|Edward John Lanctot 1921-2011|
That’s my Grampa. Wasn’t he handsome? As I have previously mentioned in these posts, he served in the Army National Guard for South Dakota, 147th Field Artillery Battalion, Company E, during World War II.
In November 1941, the 147th was ordered to overseas duty in the Philippines. The regiment was in Hawaii at the end of November. Members of the 147th enjoyed shore leave at Pearl Harbor just days before the Japanese assault. The regiment’s convoy was a week west of Hawaii when the Japanese bombed Pearl Harbor. The attack on Pearl Harbor caused the 147th’s convoy to be rerouted to Australia. For a time during the end of 1941 and the early months of 1942, the 147th was the only major Allied unit stationed in the Darwin area.
|Ed Lanctot with his buddies|
By December 1941, the 2d Battalion joined the full 147th Field Artillery, a National Guard unit from South Dakota, and the two battalions of the 148th Field Artillery, a National Guard unit from Idaho. This filled out the six-battalion artillery brigade initially scheduled to reinforce General MacArthur’s troops in the Philippines. Following the diversion to Australia in late 1941, the 147th Field Artillery had remained at Darwin to reinforce the northern defenses of Australia, while the 2d Battalion, 131st Field Artillery, boarded transports for Java, arriving at Surabaja on 11 January 1942.
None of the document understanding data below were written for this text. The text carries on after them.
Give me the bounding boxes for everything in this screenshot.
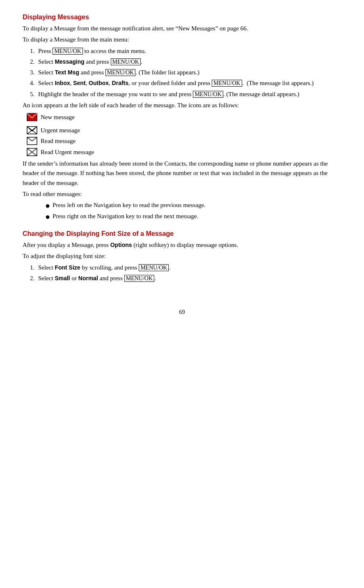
step-5-content: Highlight the header of the message you … bbox=[38, 90, 341, 99]
read-message-label: Read message bbox=[41, 136, 76, 146]
menuok-kbd-4: MENU/OK bbox=[212, 80, 242, 87]
step-1-number: 1. bbox=[23, 46, 38, 56]
menuok-kbd-5: MENU/OK bbox=[193, 91, 223, 98]
info-paragraph: If the sender’s information has already … bbox=[23, 159, 341, 188]
fontsize-step-1-number: 1. bbox=[23, 263, 38, 272]
new-message-row: New message bbox=[27, 113, 341, 122]
small-label: Small bbox=[55, 275, 70, 281]
fontsize-step-1-content: Select Font Size by scrolling, and press… bbox=[38, 263, 341, 272]
menuok-kbd-2: MENU/OK bbox=[111, 58, 141, 65]
section-displaying-messages: Displaying Messages To display a Message… bbox=[23, 12, 341, 221]
normal-label: Normal bbox=[78, 275, 98, 281]
inbox-label: Inbox bbox=[55, 80, 70, 86]
step-4: 4. Select Inbox, Sent, Outbox, Drafts, o… bbox=[23, 78, 341, 88]
fontsize-step-2-content: Select Small or Normal and press MENU/OK… bbox=[38, 274, 341, 283]
read-intro: To read other messages: bbox=[23, 189, 341, 199]
icons-intro: An icon appears at the left side of each… bbox=[23, 101, 341, 110]
page-footer: 69 bbox=[23, 308, 341, 316]
fontsize-label: Font Size bbox=[55, 264, 80, 271]
drafts-label: Drafts bbox=[112, 80, 128, 86]
menuok-kbd-f2: MENU/OK bbox=[124, 275, 154, 282]
bullet-dot-1: ● bbox=[45, 201, 53, 210]
fontsize-intro-1: After you display a Message, press Optio… bbox=[23, 240, 341, 250]
step-5: 5. Highlight the header of the message y… bbox=[23, 90, 341, 99]
bullet-2-text: Press right on the Navigation key to rea… bbox=[53, 212, 198, 221]
intro-paragraph-2: To display a Message from the main menu: bbox=[23, 35, 341, 44]
step-3: 3. Select Text Msg and press MENU/OK. (T… bbox=[23, 68, 341, 77]
new-message-label: New message bbox=[41, 113, 75, 122]
fontsize-step-2-number: 2. bbox=[23, 274, 38, 283]
section-heading-fontsize: Changing the Displaying Font Size of a M… bbox=[23, 229, 341, 239]
menuok-kbd-3: MENU/OK bbox=[105, 69, 135, 76]
fontsize-steps-list: 1. Select Font Size by scrolling, and pr… bbox=[23, 263, 341, 284]
bullet-2: ● Press right on the Navigation key to r… bbox=[45, 212, 341, 221]
textmsg-label: Text Msg bbox=[55, 69, 79, 76]
step-2: 2. Select Messaging and press MENU/OK. bbox=[23, 57, 341, 67]
urgent-message-row: Urgent message bbox=[27, 126, 341, 135]
section-changing-font-size: Changing the Displaying Font Size of a M… bbox=[23, 229, 341, 283]
page-number: 69 bbox=[179, 309, 185, 315]
steps-list: 1. Press MENU/OK to access the main menu… bbox=[23, 46, 341, 99]
step-4-content: Select Inbox, Sent, Outbox, Drafts, or y… bbox=[38, 78, 341, 88]
sent-label: Sent bbox=[73, 80, 85, 86]
bullet-1: ● Press left on the Navigation key to re… bbox=[45, 201, 341, 210]
new-message-icon bbox=[27, 113, 37, 121]
read-urgent-message-row: Read Urgent message bbox=[27, 148, 341, 157]
options-label: Options bbox=[110, 242, 132, 248]
read-urgent-message-icon bbox=[27, 148, 37, 156]
section-heading-displaying: Displaying Messages bbox=[23, 12, 341, 22]
menuok-kbd-1: MENU/OK bbox=[53, 48, 82, 55]
menuok-kbd-f1: MENU/OK bbox=[139, 264, 169, 271]
bullet-1-text: Press left on the Navigation key to read… bbox=[53, 201, 206, 210]
intro-paragraph-1: To display a Message from the message no… bbox=[23, 24, 341, 33]
step-1: 1. Press MENU/OK to access the main menu… bbox=[23, 46, 341, 56]
step-2-content: Select Messaging and press MENU/OK. bbox=[38, 57, 341, 67]
step-1-content: Press MENU/OK to access the main menu. bbox=[38, 46, 341, 56]
read-message-row: Read message bbox=[27, 136, 341, 146]
messaging-label: Messaging bbox=[55, 58, 84, 65]
step-3-number: 3. bbox=[23, 68, 38, 77]
urgent-message-icon bbox=[27, 126, 37, 134]
bullet-dot-2: ● bbox=[45, 212, 53, 221]
bullets-list: ● Press left on the Navigation key to re… bbox=[45, 201, 341, 221]
outbox-label: Outbox bbox=[89, 80, 109, 86]
step-5-number: 5. bbox=[23, 90, 38, 99]
fontsize-intro-2: To adjust the displaying font size: bbox=[23, 251, 341, 261]
urgent-message-label: Urgent message bbox=[41, 126, 80, 135]
read-urgent-message-label: Read Urgent message bbox=[41, 148, 94, 157]
read-message-icon bbox=[27, 137, 37, 145]
fontsize-step-2: 2. Select Small or Normal and press MENU… bbox=[23, 274, 341, 283]
step-4-number: 4. bbox=[23, 78, 38, 88]
fontsize-step-1: 1. Select Font Size by scrolling, and pr… bbox=[23, 263, 341, 272]
step-2-number: 2. bbox=[23, 57, 38, 67]
step-3-content: Select Text Msg and press MENU/OK. (The … bbox=[38, 68, 341, 77]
The 147th was reorganized in 1943 into the 147th and 260th Field Artillery Battalions. The 147th was the last field artillery regiment to be reorganized by the Army. The 147th Battalion built a solid record of combat service in New Guinea and the Philippines as part of the 158th Regimental Combat Team. The 260th Battalion spent the rest of the war driving trucks. These two battalions were the only units of the South Dakota National Guard to maintain a specific South Dakota identity during the war.
When Ed returned to the states, he got married, went on a honeymoon, and then he had to report to Ft. Sam Houston for reassignment. From there, he was assigned to Ft. Sill, Oklahoma, and finally Ft. Snelling, Minnesota. Ed eventually reached the rank of First Lieutenant and was discharged from the National Guard in 1944 after three years in the South Pacific.
Ed re-enlisted soon after discharge and was active during the Korean conflict.